Benvenuta, Alice. Questo è il nostro mondo. Sentì le parole direttamente nella sua testa. Rispose, scoprendo che il suo saluto non passò dalle labbra. Stava comunicando con il pensiero. Non si chiese come tutto ciò fosse possibile. Zio Alf le aveva detto che un modo c’era per arrivare fin lì. Si inginocchiò. Era al sicuro. Lo sentiva. Salìas le si avvicinò. Era bello. La pelle liscia, abbronzata, le labbra carnose ed il corpo snello.

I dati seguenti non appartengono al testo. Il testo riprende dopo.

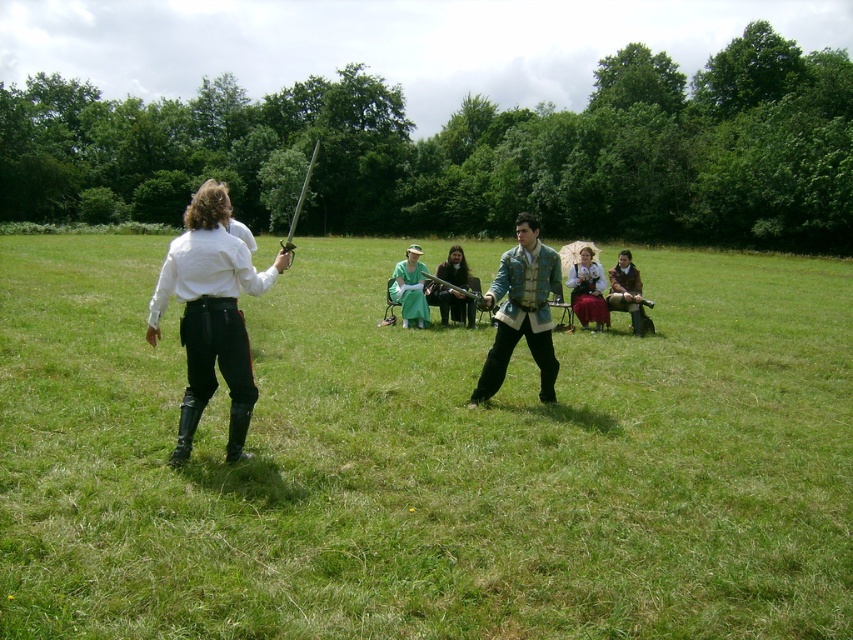 You are a costume designer preparing for a historical play. You need to ensure that the matte green dress at center and the polished silver sword at center can be placed on a display stand without overlapping. Given that the display stand is 6 feet wide, will the two items fit side by side?

The matte green dress at center and the polished silver sword at center are 6.65 feet apart, so they cannot fit on a 6 feet wide display stand without overlapping since the required space exceeds the stand width.

Consider the image. You are a photographer setting up a wide shot for the scene. You need to ensure both the white matte shirt at left and the matte green dress at center are fully visible in the frame. Based on their widths, which object should you prioritize positioning closer to the edge of the frame to avoid cropping?

The white matte shirt at left might be wider than matte green dress at center, so you should prioritize positioning the white matte shirt at left closer to the edge of the frame to avoid cropping.

You are a costume designer preparing for a historical play. You need to place the matte green dress at center and the polished silver sword at center on a mannequin. According to the scene, which item should be placed on the right side of the other?

The matte green dress at center should be placed on the right side of the polished silver sword at center because the description states that the matte green dress at center is positioned on the right side of the polished silver sword at center. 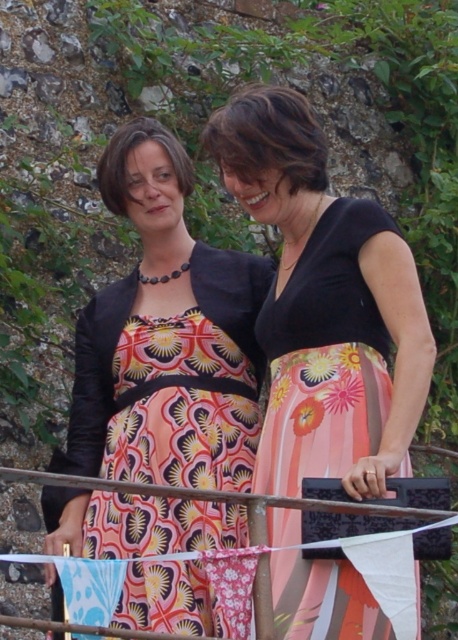 Question: Which point is closer to the camera?

Choices:
 (A) (156, 604)
 (B) (186, 490)
 (C) (387, 218)

Answer: (B)

Question: Can you confirm if matte black dress at center is thinner than black matte dress at center?

Choices:
 (A) no
 (B) yes

Answer: (A)

Question: Which point is closer to the camera taking this photo?

Choices:
 (A) (232, 378)
 (B) (103, 358)

Answer: (A)

Question: Where is black matte dress at center located in relation to printed fabric dress at center in the image?

Choices:
 (A) left
 (B) right

Answer: (B)

Question: Which of the following is the farthest from the observer?

Choices:
 (A) printed fabric dress at center
 (B) black matte dress at center

Answer: (A)

Question: Does matte black dress at center have a lesser width compared to black matte dress at center?

Choices:
 (A) yes
 (B) no

Answer: (B) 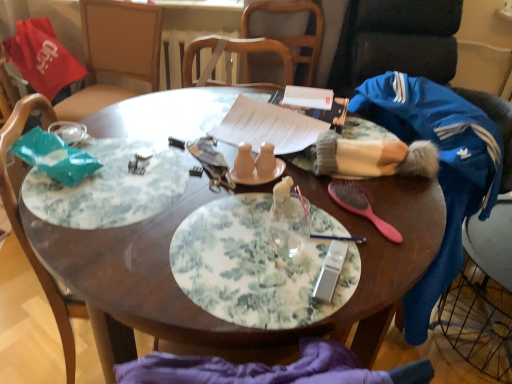 This screenshot has width=512, height=384. What are the coordinates of `free space between metallic silver pen at center, which is counted as the second tableware, starting from the right, and matte ceramic salt and pepper shakers at center, placed as the second tableware when sorted from left to right` in the screenshot? It's located at (301, 212). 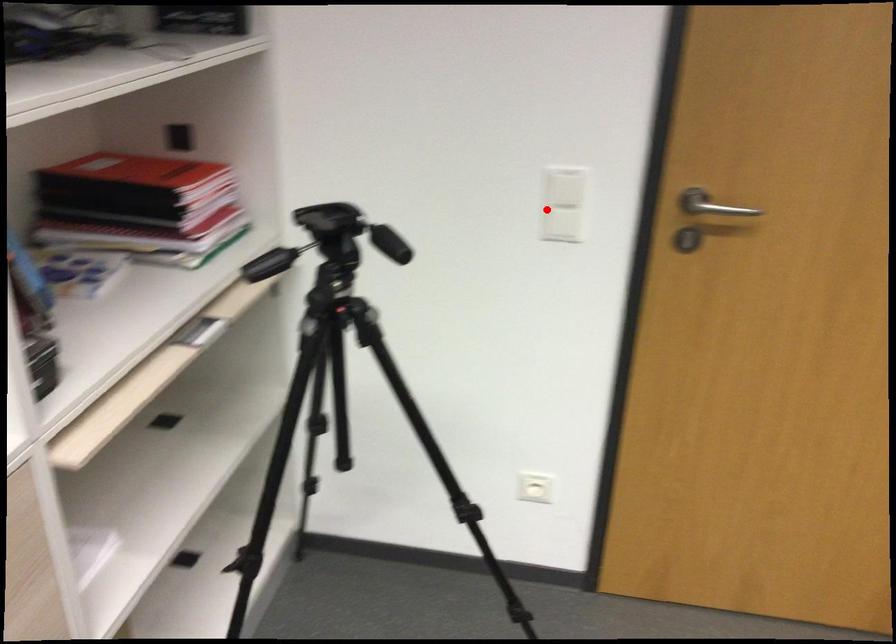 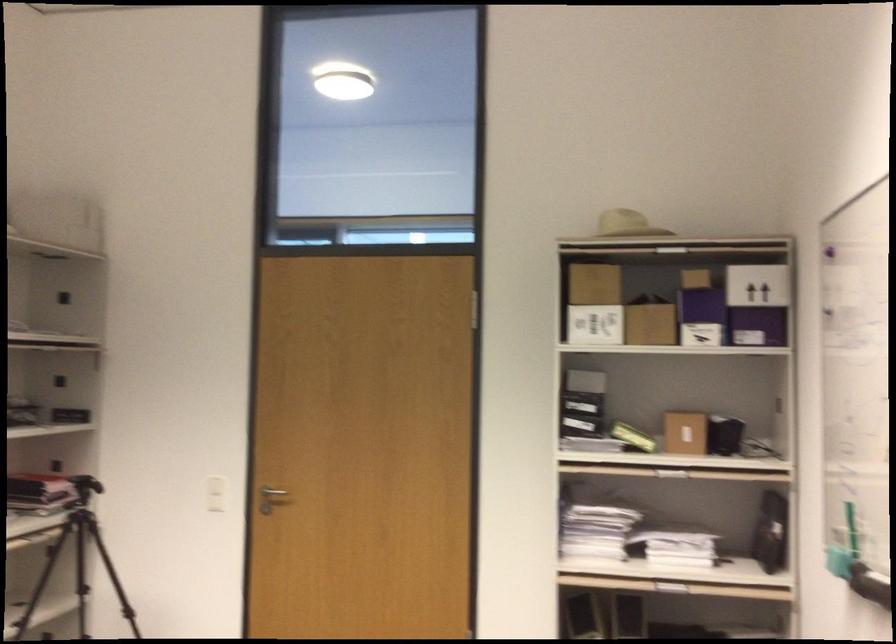 Locate, in the second image, the point that corresponds to the highlighted location in the first image.

(216, 494) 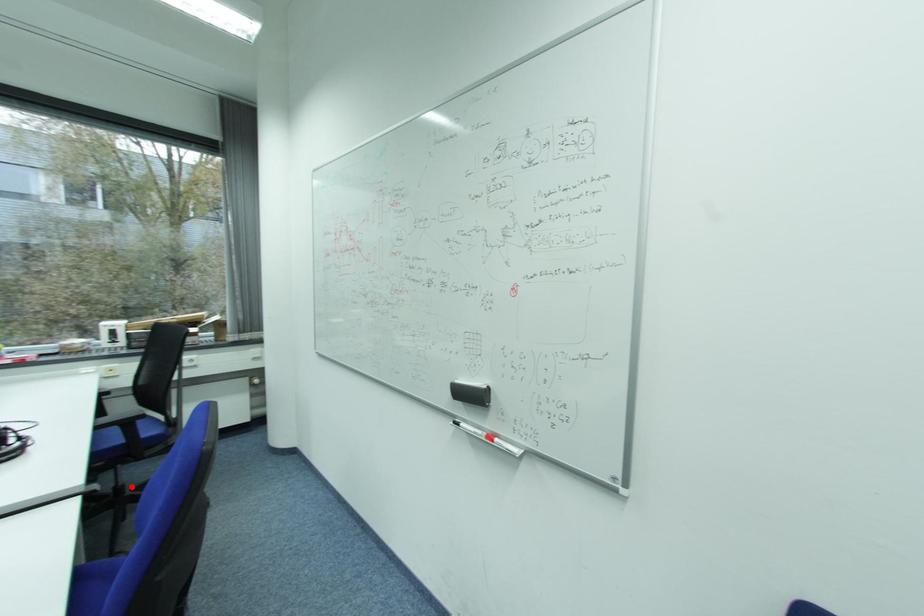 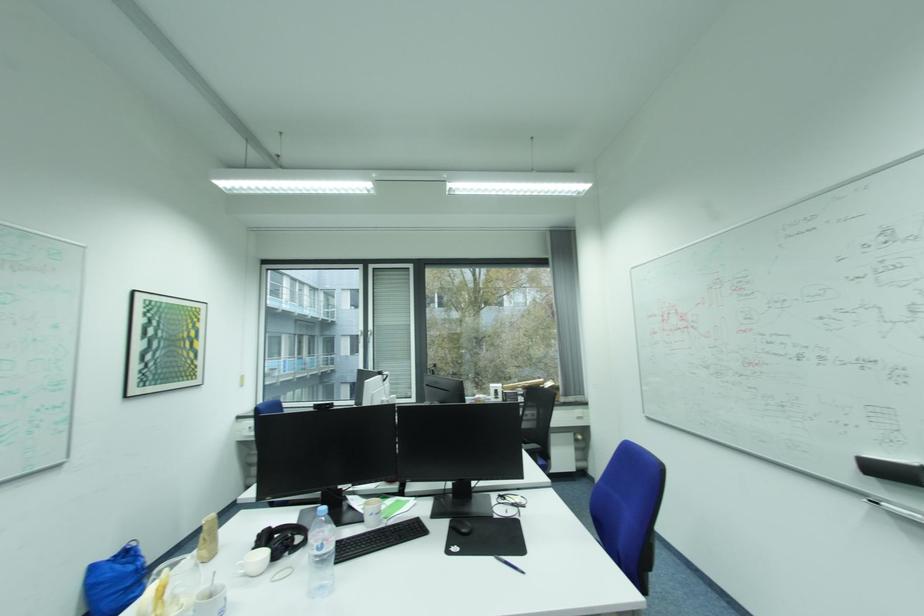 Question: I am providing you with two images of the same scene from different viewpoints. A red point is marked on the first image. Can you still see the location of the red point in image 2?

Choices:
 (A) Yes
 (B) No

Answer: (B) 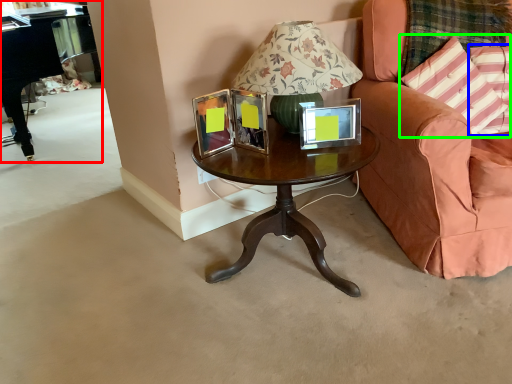 Question: Which object is positioned closest to piano (highlighted by a red box)? Select from pillow (highlighted by a blue box) and pillow (highlighted by a green box).

Choices:
 (A) pillow
 (B) pillow

Answer: (B) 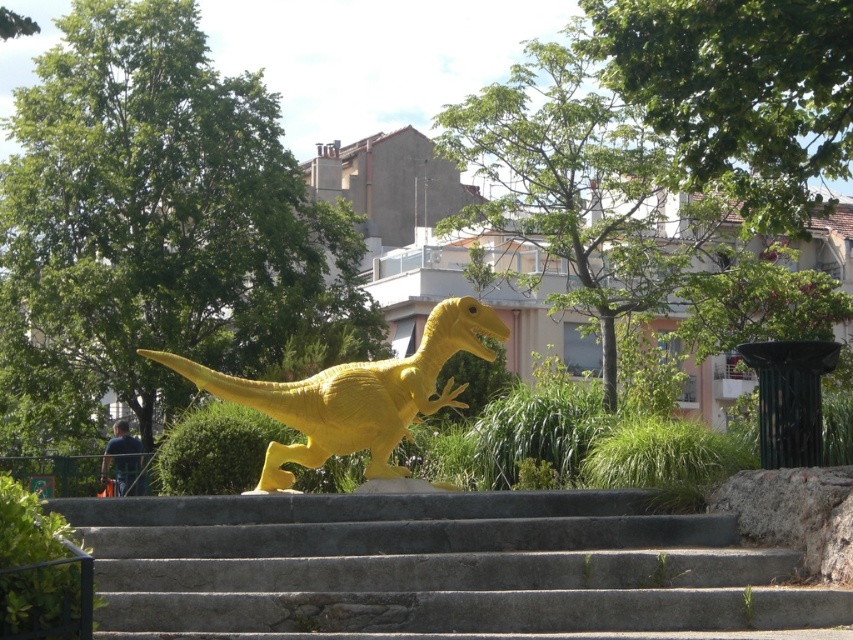 Question: Is gray concrete stairs at center above matte yellow dinosaur at center?

Choices:
 (A) no
 (B) yes

Answer: (A)

Question: Can you confirm if gray concrete stairs at center is positioned above matte yellow dinosaur at center?

Choices:
 (A) yes
 (B) no

Answer: (B)

Question: Which of the following is the closest to the observer?

Choices:
 (A) gray concrete stairs at center
 (B) matte yellow dinosaur at center

Answer: (A)

Question: Which point is farther from the camera taking this photo?

Choices:
 (A) click(433, 346)
 (B) click(547, 513)

Answer: (A)

Question: Does gray concrete stairs at center have a smaller size compared to matte yellow dinosaur at center?

Choices:
 (A) no
 (B) yes

Answer: (B) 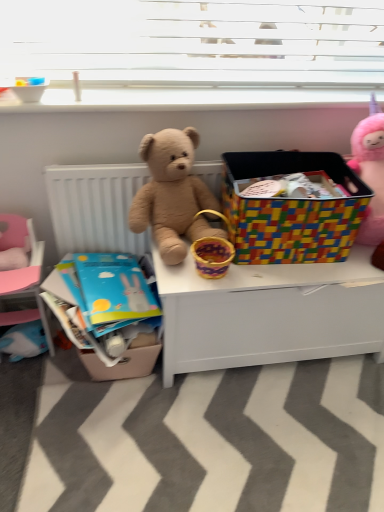 Question: Would you say white smooth window sill at upper center contains multicolored plastic storage bin at center?

Choices:
 (A) yes
 (B) no

Answer: (B)

Question: Is white smooth window sill at upper center bigger than multicolored plastic storage bin at center?

Choices:
 (A) no
 (B) yes

Answer: (A)

Question: Does white smooth window sill at upper center have a lesser width compared to multicolored plastic storage bin at center?

Choices:
 (A) yes
 (B) no

Answer: (A)

Question: Is white smooth window sill at upper center touching multicolored plastic storage bin at center?

Choices:
 (A) no
 (B) yes

Answer: (A)

Question: Is white smooth window sill at upper center to the right of multicolored plastic storage bin at center from the viewer's perspective?

Choices:
 (A) yes
 (B) no

Answer: (B)

Question: Is white smooth window sill at upper center looking in the opposite direction of multicolored plastic storage bin at center?

Choices:
 (A) yes
 (B) no

Answer: (B)

Question: Is white matte desk at center taller than fuzzy brown teddy bear at center?

Choices:
 (A) yes
 (B) no

Answer: (A)

Question: Is white matte desk at center at the left side of fuzzy brown teddy bear at center?

Choices:
 (A) no
 (B) yes

Answer: (A)

Question: Is white matte desk at center not inside fuzzy brown teddy bear at center?

Choices:
 (A) yes
 (B) no

Answer: (A)

Question: From a real-world perspective, is white matte desk at center over fuzzy brown teddy bear at center?

Choices:
 (A) no
 (B) yes

Answer: (A)

Question: Can you confirm if white matte desk at center is shorter than fuzzy brown teddy bear at center?

Choices:
 (A) no
 (B) yes

Answer: (A)

Question: From the image's perspective, is white matte desk at center above fuzzy brown teddy bear at center?

Choices:
 (A) yes
 (B) no

Answer: (B)

Question: Is multicolored plastic storage bin at center closer to the viewer compared to fluffy pink unicorn at upper right?

Choices:
 (A) yes
 (B) no

Answer: (B) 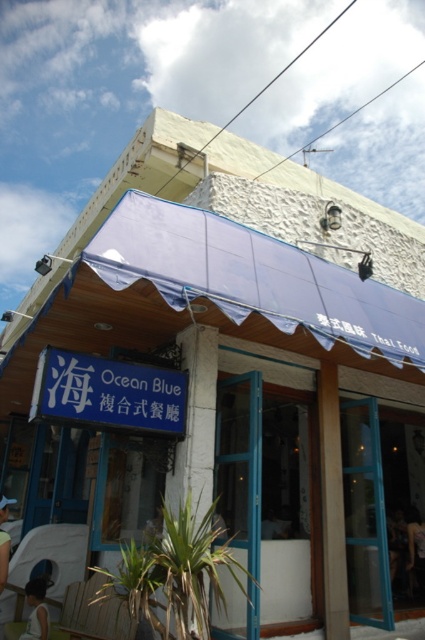 You are standing at the entrance of the restaurant and want to locate the transparent fabric canopy at center. According to the coordinates provided, where exactly is it positioned?

The transparent fabric canopy at center is positioned at coordinates point (x=254, y=278).

What is the exact location of the light skin human at lower left in the image?

The light skin human at lower left is located at point coordinates of (36,611). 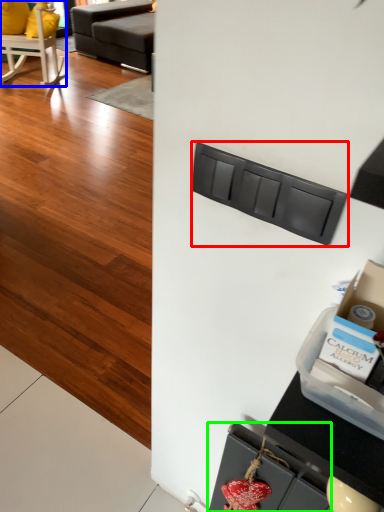 Question: Which object is positioned closest to drawer (highlighted by a red box)? Select from chair (highlighted by a blue box) and drawer (highlighted by a green box).

Choices:
 (A) chair
 (B) drawer

Answer: (B) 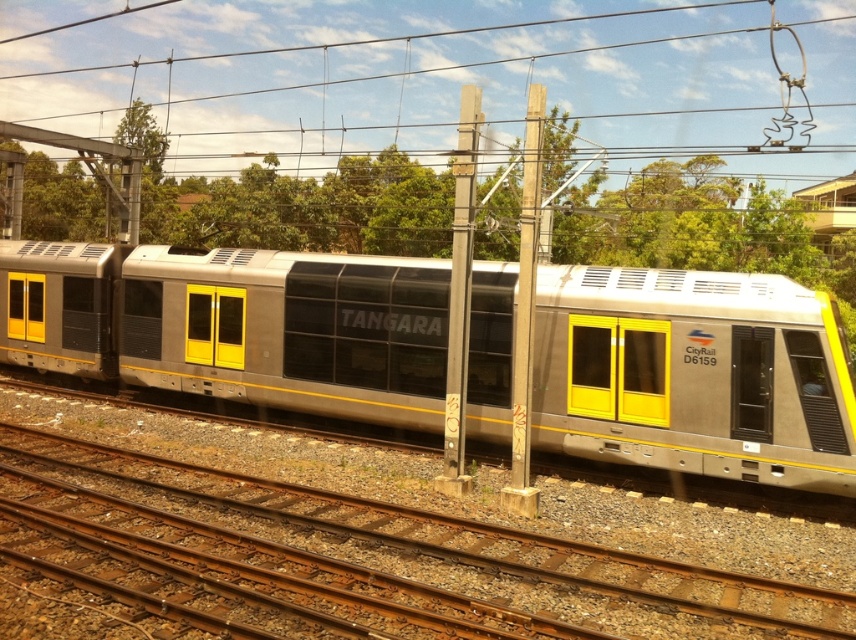 From the picture: Is metallic wire at upper center positioned before smooth wood pole at center?

No, it is behind smooth wood pole at center.

Between metallic wire at upper center and smooth wood pole at center, which one is positioned lower?

smooth wood pole at center is below.

Describe the element at coordinates (400, 74) in the screenshot. This screenshot has width=856, height=640. I see `metallic wire at upper center` at that location.

Find the location of a particular element. This screenshot has height=640, width=856. metallic wire at upper center is located at coordinates point(400,74).

Which is more to the right, matte silver train car at left or smooth wood pole at center?

smooth wood pole at center

Measure the distance between matte silver train car at left and camera.

They are 60.99 feet apart.

Identify the location of matte silver train car at left. This screenshot has height=640, width=856. (60, 305).

Does metallic silver train at center have a smaller size compared to metallic gray pole at center?

Incorrect, metallic silver train at center is not smaller in size than metallic gray pole at center.

Does metallic silver train at center have a greater height compared to metallic gray pole at center?

In fact, metallic silver train at center may be shorter than metallic gray pole at center.

Where is `metallic silver train at center`? This screenshot has width=856, height=640. metallic silver train at center is located at coordinates (235, 324). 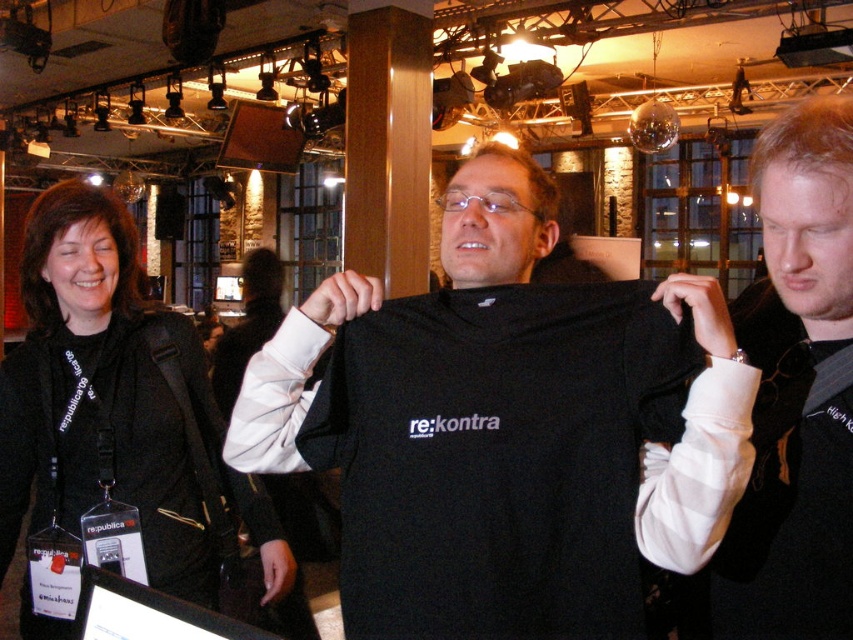 You are standing in the large hall and want to move from point (218, 556) to point (831, 448). Is the destination point in front of or behind you?

The destination point (831, 448) is in front of you because point (218, 556) is behind point (831, 448).

You are standing in the conference hall and want to determine which of the two points, point (680, 392) or point (776, 296), is nearer to you. Based on the scene description, which point is closer?

Point (680, 392) is closer to the viewer than point (776, 296). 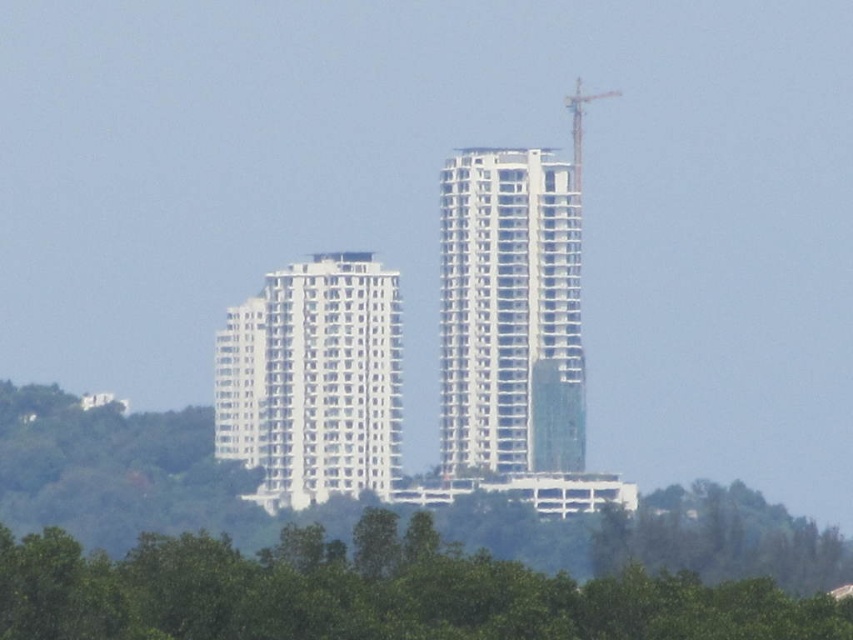 In the scene shown: You are a construction worker standing at the base of the white smooth building at center. You need to move to the metallic gray crane at upper right. Is the crane above or below your current position?

The metallic gray crane at upper right is above your current position because the white smooth building at center is closer to the viewer than the metallic gray crane at upper right, implying the crane is positioned higher up in the scene.

You are a construction inspector who needs to assess the height of the white concrete building at center and the metallic gray crane at upper right. Based on the scene, which object is taller?

The white concrete building at center is much taller than the metallic gray crane at upper right according to the description.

Non potrai rimanere, Alice. Non ancora. Sei arrivata fin qui per via del tuo dolore e ti guariremo. La sofferenza è la porta. Ti abbiamo sempre osservata, ti aspettavamo. Hai avuto pazienza e ti sei presa cura di noi. Non hai dubitato della nostra esistenza, mai. La tua forza ha rallentato la tua discesa verso il fondo, verso le paludi oscure e ti ha raschiato dentro. Hai contato le vertebre alla morte, lo sappiamo. Ora, lascia fare a me. Alzati e dammi la mano. Saremo legati da questo momento, per sempre.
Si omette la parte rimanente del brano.